Activity 2 Lossy compression (80)

As the name suggests, lossy compression makes a file smaller by irreversible removal of detail from the original file. Lossy compression techniques rely on limits of human perception. The main issue with lossy compression is that when the detail is removed during compression, it cannot be reconstructed during decompression - it is lost.

Click to enlarge

One of the most common compressed image file formats is JPG which uses frequency analysis to remove detail from the image which the human eye will not notice. The image is split into 8x8 pixel squares. Areas of high contrast changes are left relatively uncompressed whereas areas of low contrast change (similar adjacent colours) are 'flattened'. If you wish, you can read this article which explains how JPEG compression works (but it is a bit complicated, especially the maths. You might want to skip over that bit!). Eventually, after the mathematical magic, Run Length Encoding is used to compress what is left of the image.

Task 2.1
 Investigating image compression
Cow (BMP24).bmp
Confused (BMP24).bmp
Adobe Fireworks

Using Adobe fireworks (or equivalent), experiment exporting (File > Image Preview) the two uncompressed image files as JPG images. Alter the 'quality' of the file first to 55 and then to 1 - inspect the file size, zoom in on the file and inspect the quality.
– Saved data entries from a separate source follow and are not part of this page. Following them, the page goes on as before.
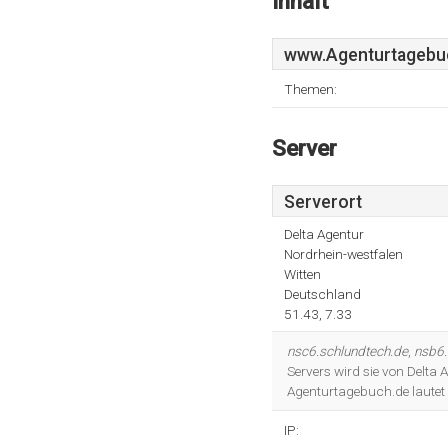
Inhalt
www.Agenturtagebu
Themen:
Server
Serverort
Delta Agentur
Nordrhein-westfalen
Witten
Deutschland
51.43, 7.33
nsc6.schlundtech.de
,
nsb6.
Servers wird sie von Delta 
Agenturtagebuch.de lautet
IP: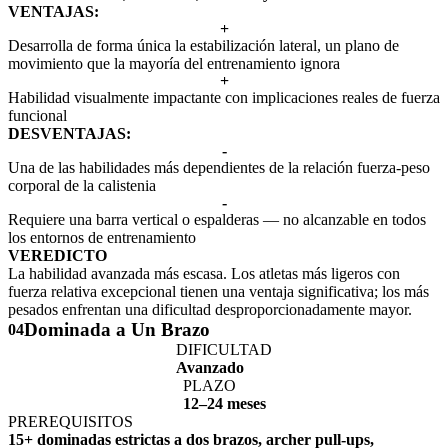
VENTAJAS:
+
Desarrolla de forma única la estabilización lateral, un plano de
movimiento que la mayoría del entrenamiento ignora
+
Habilidad visualmente impactante con implicaciones reales de fuerza
funcional
DESVENTAJAS:
-
Una de las habilidades más dependientes de la relación fuerza-peso
corporal de la calistenia
-
Requiere una barra vertical o espalderas — no alcanzable en todos
los entornos de entrenamiento
VEREDICTO
La habilidad avanzada más escasa. Los atletas más ligeros con
fuerza relativa excepcional tienen una ventaja significativa; los más
pesados enfrentan una dificultad desproporcionadamente mayor.
Dominada a Un Brazo
04
DIFICULTAD
Avanzado
PLAZO
12–24 meses
PREREQUISITOS
15+ dominadas estrictas a dos brazos, archer pull-ups,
What do you see?

Calculate the compression ratio for each image at the same quality ...

compression ratio = size of uncompressed file / size of compressed file

Answer the following questions in your notebooks.
  1. Write up (using screenshots) what you have learnt from the activity
  2. What do you notice happening? Can you explain what you have found out? Does it seem unusual? This article might help you.
Extension : Perform PNG (lossless) compression on the images as well. What results to you get from this? Does it seem more 'expected'?

OUTCOME : Explanation of image compression techniques (JPG / PNG)

Sound files are compressed in a similar way to images, mainly relying on the lack of human perception of certain frequencies of sound and certain changes in frequency.

Task 2.2 
Investigating MP3 compression
Web browser
Man about the house (WAV).wav

First, read and make some notes on this article. Now, using Audacity, experiment with the MP3 export options - consider the effect on file size (i.e. compression) and quality.  As always with these things, experiment with the extremes first to see the effect that the settings have.

OUTCOME : Explanation of audio compression.

Extension Activities 

How about these ...
  • Investigating a bitmap

    The following 24 bit bitmap image is stored on a computer. 

    - Calculate the raw bitmap filesize of the image (you will need to work out how many colours and therefore how many bits you need per pixel first).
    - Devise a suitable colour palette for the image.
    - Apply a lossless Run Length Encoding (RLE) compression technique on the image to reduce it's filesize whilst maintaining quality. Also calculate the reduction in file size due to the compression.
    - This compression technique is useful for simple icon style images. Why is it not suitable / effective for photographs? What compression technique might be more appropriate?

  • Another YouTube Video

    Watch this video to sum up the process of compression and decompression ...
Compression - Computerphile
  • MP3 Compression - the full story

    Finally, there is another (much more complex) article on MP3 compression you might want to read ...

What's next?

Before you hand your book in for checking, make sure you have completed all the work required and that your book is tidy and organised. Your book will be checked to make sure it is complete and you will be given a spicy grade for effort.